Pelos dados recolhidos, e considerando a taxa de juro implícita de 4%, bem como o acréscimo dos juros recebidos (€ 63.353,29 = € 76.295,34 - € 12.942,05), estimou-se o incremento patrimonial para o ano de 2011, no montante de € 1.583.832,25 (€ 63.353,29/4%).
II. 2 Caracterização fiscal do SP
O contribuinte é economista e gestor de empresas.
De acordo com a declaração de rendimento mod. 3 de IRS do ano de 2010, o sujeito passivo participou, rendimentos da categoria A e F, apurando-se o rendimento global de € 100.420,94, que originou o valor a pagar de € 35.814,33.
Também para o ano de 2011, são declarados rendimentos das categorias A, F e G, a que corresponde o rendimento global de € 91.108,55, apurando-se o valor a pagar de € 32.890,08.
II 3. Descrição das análises efectuadas no âmbito do procedimento inspetivo
[… ]
III. CONCLUSÕES e PROPOSTAS
Tendo em consideração o referido no art.º 63º-B da Lei Geral Tributária (LGT), “a administração tributária tem o poder de aceder a todas as informações ou documentos bancários sem dependência do consentimento do titular dos elementos protegidos, quando se verifiquem indícios da existência de acréscimos de património não justificados, nos termos da al. f) do nº 1 do artigo 87º”.
Assim, tendo em conta os elementos descritos nos pontos anteriores e o disposto no artigo acima citado, solicita-se a derrogação do sigilo bancário de eventuais contas tituladas pelos sujeito passivo H…, no sentido de verificar se nas referidas contas bancárias, existem valores depositados/levantados que justifiquem o aumento de património nos termos da mencionada al. f) do nº 1 do artigo 87º da LGT [… ]” (cf. docs. a fls. 3 a 37 dos autos que aqui se dão, para todos os efeitos legais, como integralmente reproduzidos).
N – Em 18.12.2013, o Sr. Director-Geral da Autoridade Tributária e Aduaneira, emitiu decisão baseada na informação, parecer e despacho exarados no documento referido na alínea anterior da qual se retira que: “[… ] verificando-se os condicionalismos previstos na alínea c) do n.º 1 do artigo 63.º-B da Lei Geral Tributária, ao abrigo da competência que me é atribuída pelo n.º 4 do citado normativo, autorizo que funcionários da Inspecção Tributária, devidamente credenciados, possam aceder directamente a todas as contas e documentos bancários existentes nas instituições bancárias, em sociedades financeiras ou instituições de crédito portuguesas, de que seja titular o sujeito passivo H…, com o NIF 2…, relativamente ao ano de 2011 [… ]” (cf. docs. a fls. 3 a 37 dos autos que aqui se dão, para todos os efeitos legais, como integralmente reproduzidos).
O – O Recorrente teve conhecimento da decisão referida na alínea anterior e dos documentos que acompanhavam em 19.02.2014 (cf. docs. a fls. 42 a 79 dos autos que aqui se dão, para todos os efeitos legais, como integralmente reproduzidos).
P - A petição inicial da presente acção foi remetida para este Tribunal via SITAF em
03.03.2014 (cf. fls. 2 a 86 dos autos).

Quanto à motivação da decisão de facto, consta da sentença:
A convicção do Tribunal assentou nos documentos juntos pelas partes aos autos e que não foram objecto de qualquer forma de impugnação.

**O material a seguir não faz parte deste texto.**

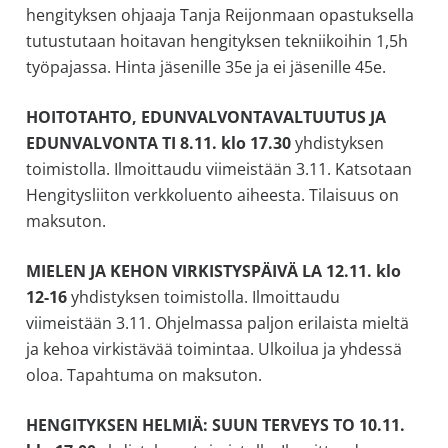
hengityksen ohjaaja Tanja Reijonmaan opastuksella
allergiat.
tutustutaan hoitavan hengityksen tekniikoihin 1,5h
K-
työpajassa. Hinta jäsenille 35e ja ei jäsenille 45e.
H
Hengitys
HOITOTAHTO, EDUNVALVONTAVALTUUTUS JA
ry
EDUNVALVONTA TI 8.11. klo 17.30
yhdistyksen
toimistolla. Ilmoittaudu viimeistään 3.11. Katsotaan
Hengitysliiton verkkoluento aiheesta. Tilaisuus on
maksuton.
MIELEN JA KEHON VIRKISTYSPÄIVÄ LA 12.11. klo
12-16
yhdistyksen toimistolla. Ilmoittaudu
viimeistään 3.11. Ohjelmassa paljon erilaista mieltä
ja kehoa virkistävää toimintaa. Ulkoilua ja yhdessä
oloa. Tapahtuma on maksuton.
HENGITYKSEN HELMIÄ: SUUN TERVEYS TO 10.11.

No que respeita aos factos não provados, ma sentença diz o seguinte:
Não ficaram demonstrados com interesse para a decisão a proferir, os demais factos alegados pelas partes nos respectivos articulados juntos ao presente processo.


IV FUNDAMENTAÇÃO DE DIREITO.
Neste TCA foi proferido douto acórdão (fls. 312 a 333) no qual se apreciaram as questões suscitadas no recurso interposto pela AT concluindo-se pela sua improcedência e confirmação da sentença recorrida.
As questões suscitadas pelo Recorrido, em pedido de ampliação do recurso não foram, por isso, apreciadas.
Mas uma vez revogado o acórdão deste TCA, por acórdão do Pleno da secção do CT do STA (fls. 504 a 530), há que apreciar tais questões, ao abrigo do disposto no art. 636º do CPC, «ex vi» do art. 2º/e) do CPPT.

O Recorrido requer o aditamento da seguinte matéria de facto:

a. Em 11/7/2011, o Jornal Expresso noticiou que, de acordo com o Banco de Portugal, a Taxa de juros nos depósitos a prazo entre Maio de 2010 e Maio de 2011 mais que duplica (in http://expresso.sapo.pt/taxa-de-juro-nosdepositos-a-prazo-mais-que-duplica=f660967) (doc. n.º 2, junto com a PI.

b. Na notícia de 11/7/2011, o Jornal Expresso noticiou ainda que o Banco de Portugal informou que a médias das taxas de juros bancárias para novos depósitos a prazo, para particulares, em Maio de 2010 situava-se em 1,26 %, em Abril de 2011 situava-se em 3,33% em Maio de 2011 em 3,54% (in http://expresso.sapo.pt/taxa-de-juro-nos-depositos-a-prazo-mais-queduplica= f660967) (cfr. doc. n.º 2 junto com a PI).
c. Segundo as estatísticas online do Banco de Portugal, em 31/5/2010, a média das taxas de juro para novos depósitos de particulares, a prazo até um ano, oferecidas pelos Bancos nacionais a residentes situava-se em 1,13 % ao passo que em 31/10/2011 ascendeu a 4,57% (in http://www.bportugal.pt/EstatisticasWeb/) (doc. n.º 3, junto com a PI).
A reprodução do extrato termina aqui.